I'd rather spend this time discussing my thoughts on the registry rather than the documentary itself. There isn't a whole lot to say about the film, but there's a plethora to discuss about the registry itself. First off, let me say this is an organization that needs to exist. It may seem pointless to some; an organization that collects movies? What's the point? Speaking more as a common-man than an avid film reviewer, it is important to preserve an art form so we can not only gain knowledge of the thing itself, but gain knowledge of the time period it is portraying or when it was made. Here's a good question to ponder for those still unconvinced; why do we have history textbooks? There are a plethora of films in the registry now that absolutely deserve to be in there, and several still waiting to be recognized (my main recommendations would be De Niro's underrated and unsung A Bronx Tale and Scorsese's masterpiece Casino). Films like Citizen Kane, Close Encounters, Do the Right Thing, E.T. The Extra-Terrestrial, The Godfather, Goodfellas, Malcolm X, Raiders of the Lost Ark, Star Wars, To Kill a Mockingbird, and even The Rocky Horror Picture Show exist in the registry, all serving a unique and valid purpose.
What I love about the organization is that it isn't biased. If the NFR had an attitude like the MPAA, if I proposed the inclusion of Rocky Horror, it would most likely be met with sneers and laughs. I had the same reaction to its placement as did another member. If it can have a run at midnight showings all across the country, with people dressing up as characters, playing games, and having fun, it must speak to people in some way. For that reason, it is culturally, historically, and aesthetically different. And boy is it more than aesthetically different.
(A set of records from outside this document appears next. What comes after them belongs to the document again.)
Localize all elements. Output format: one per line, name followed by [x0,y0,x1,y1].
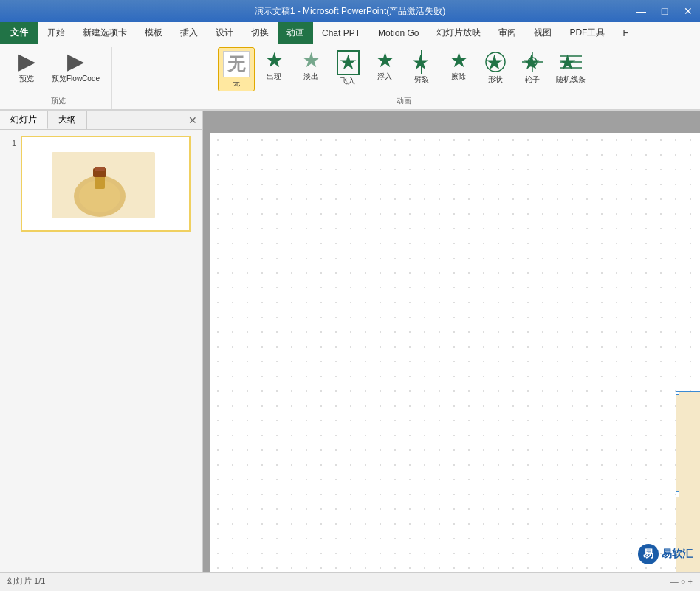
animation-group-label: 动画 [118,94,690,109]
menu-animation[interactable]: 动画 [278,22,313,44]
slide-canvas[interactable] [210,133,700,572]
menu-view[interactable]: 视图 [525,22,560,44]
anim-random-button[interactable]: ★ 随机线条 [552,47,590,87]
tab-outline[interactable]: 大纲 [48,111,87,129]
slide-thumb-row-1: 1 [4,136,198,232]
anim-none-button[interactable]: 无 无 [218,47,255,91]
slide-thumb-inner-1 [22,137,189,230]
menu-bar: 文件 开始 新建选项卡 模板 插入 设计 切换 动画 Chat PPT Moti… [0,22,700,44]
preview-group: ▶ 预览 ▶ 预览FlowCode 预览 [4,47,112,109]
preview-flowcode-button[interactable]: ▶ 预览FlowCode [46,47,106,87]
anim-float-button[interactable]: ★ 浮入 [367,47,402,84]
window-controls: — □ ✕ [629,0,700,22]
menu-design[interactable]: 设计 [207,22,242,44]
anim-float-label: 浮入 [377,72,392,81]
menu-new-tab[interactable]: 新建选项卡 [74,22,136,44]
anim-shape-icon: ★ [484,50,507,74]
anim-wipe-icon: ★ [450,50,468,71]
anim-flyin-button[interactable]: ★ 飞入 [330,47,366,89]
slide-number-1: 1 [4,139,16,148]
anim-shape-button[interactable]: ★ 形状 [478,47,513,87]
thumbnails-panel[interactable]: 1 [0,130,202,572]
ribbon: ▶ 预览 ▶ 预览FlowCode 预览 无 无 ★ [0,44,700,111]
watermark-text: 易软汇 [662,547,693,561]
menu-slideshow[interactable]: 幻灯片放映 [428,22,490,44]
file-menu[interactable]: 文件 [0,22,38,44]
animation-group: 无 无 ★ 出现 ★ 淡出 ★ 飞入 [112,47,696,109]
menu-insert[interactable]: 插入 [171,22,207,44]
anim-random-icon: ★ [557,50,585,74]
anim-split-button[interactable]: ★ 劈裂 [404,47,439,87]
svg-rect-19 [95,167,105,171]
slide-thumbnail-1[interactable] [21,136,191,232]
panel-close-button[interactable]: ✕ [186,114,199,127]
main-canvas[interactable]: 易 易软汇 [203,111,700,572]
anim-none-label: 无 [233,79,240,88]
preview-group-label: 预览 [10,94,106,109]
preview-buttons: ▶ 预览 ▶ 预览FlowCode [10,47,106,94]
menu-review[interactable]: 审阅 [490,22,525,44]
anim-wipe-button[interactable]: ★ 擦除 [441,47,476,84]
tab-slides[interactable]: 幻灯片 [0,111,48,129]
close-button[interactable]: ✕ [676,0,700,22]
preview-label: 预览 [19,74,34,84]
preview-flowcode-label: 预览FlowCode [52,74,100,84]
slide-status: 幻灯片 1/1 [7,576,45,587]
menu-start[interactable]: 开始 [38,22,74,44]
ribbon-content: ▶ 预览 ▶ 预览FlowCode 预览 无 无 ★ [0,44,700,109]
thumb-content [22,137,191,232]
anim-appear-icon: ★ [265,50,284,71]
anim-split-icon: ★ [410,50,433,74]
anim-random-label: 随机线条 [556,75,586,84]
status-bar: 幻灯片 1/1 — ○ + [0,572,700,590]
watermark: 易 易软汇 [638,544,693,564]
preview-icon: ▶ [18,50,35,72]
anim-wheel-button[interactable]: ★ 轮子 [515,47,550,87]
panel-tabs: 幻灯片 大纲 ✕ [0,111,202,130]
anim-none-icon: 无 [223,51,250,77]
anim-wheel-label: 轮子 [525,75,540,84]
watermark-logo: 易 [638,544,659,564]
anim-flyin-label: 飞入 [340,77,355,86]
slide-panel: 幻灯片 大纲 ✕ 1 [0,111,700,572]
menu-transition[interactable]: 切换 [242,22,278,44]
menu-extra[interactable]: F [614,22,636,44]
minimize-button[interactable]: — [629,0,653,22]
menu-pdf-tools[interactable]: PDF工具 [560,22,614,44]
anim-wheel-icon: ★ [521,50,544,74]
handle-top-left[interactable] [676,391,679,395]
anim-appear-button[interactable]: ★ 出现 [256,47,292,84]
title-text: 演示文稿1 - Microsoft PowerPoint(产品激活失败) [255,5,446,18]
anim-fade-icon: ★ [302,50,320,71]
animation-buttons: 无 无 ★ 出现 ★ 淡出 ★ 飞入 [218,47,590,94]
menu-chat-ppt[interactable]: Chat PPT [313,22,369,44]
menu-motion-go[interactable]: Motion Go [369,22,428,44]
left-panel: 幻灯片 大纲 ✕ 1 [0,111,203,572]
maximize-button[interactable]: □ [653,0,676,22]
anim-shape-label: 形状 [488,75,503,84]
anim-appear-label: 出现 [267,72,281,81]
anim-fade-label: 淡出 [303,72,318,81]
menu-template[interactable]: 模板 [136,22,171,44]
preview-flowcode-icon: ▶ [67,50,84,72]
anim-float-icon: ★ [376,50,394,71]
handle-mid-left[interactable] [676,491,679,497]
title-bar: 演示文稿1 - Microsoft PowerPoint(产品激活失败) — □… [0,0,700,22]
anim-wipe-label: 擦除 [451,72,466,81]
zoom-controls: — ○ + [670,577,693,586]
anim-split-label: 劈裂 [414,75,429,84]
preview-button[interactable]: ▶ 预览 [10,47,43,87]
svg-text:★: ★ [411,51,430,74]
anim-fade-button[interactable]: ★ 淡出 [293,47,329,84]
slide-grid [210,133,700,572]
anim-flyin-icon: ★ [337,50,360,75]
I was fascinated by the inclusion of many short films as well. There is a short film in the registry called H20, directed by Ralph Steiner. The short is thirteen minutes, and involves shots of flowing water that gradually become closer and closer to the point where it becomes almost unrecognizable. "You forget it's water" says a woman working in the registry. The short is captivating in every sense of the word and can be found on Youtube to this day. People can't see themselves enjoying such a flimsy, basic idea, but anyone with an open mind and a strong appreciation for cinema will definitely be entranced.
Another short I desperately would like to see is called Topaz, depicting life in the Topaz War Relocation Center in Utah during World War II. We are shown brief shots of the film, but to my knowledge, it is not commercially available, most likely because it was shot illegally. Another short I'd like to see is called Cologne: From the Diary of Ray and Esther. The short depicted life with the German-American community with the approach of World War II in sight. Unfortunately, like Topaz, it is not commercially available. Another charming short on the list was an old ad played at theaters to hopefully have a run on concession stand items; Let's All Go to the Lobby.
As far as the documentary These Amazing Shadows goes, it is nothing shy of wonderful. Eighty-eight minutes races by as we are shown the painstaking process of preserving a film, a room full of cold, well-kept film reels, and the concept of how films are elected in the registry (they are in a very democratic procedure by voting online). This is a must see documentary for those concerned with film's future and where it stands today.
Starring: Christopher Nolan, John Waters, Barbara Kopple, Tim Roth, John Lasseter, Wayne Wang, and Julie Dash. Directed by: Paul Mariano and Kurt Norton.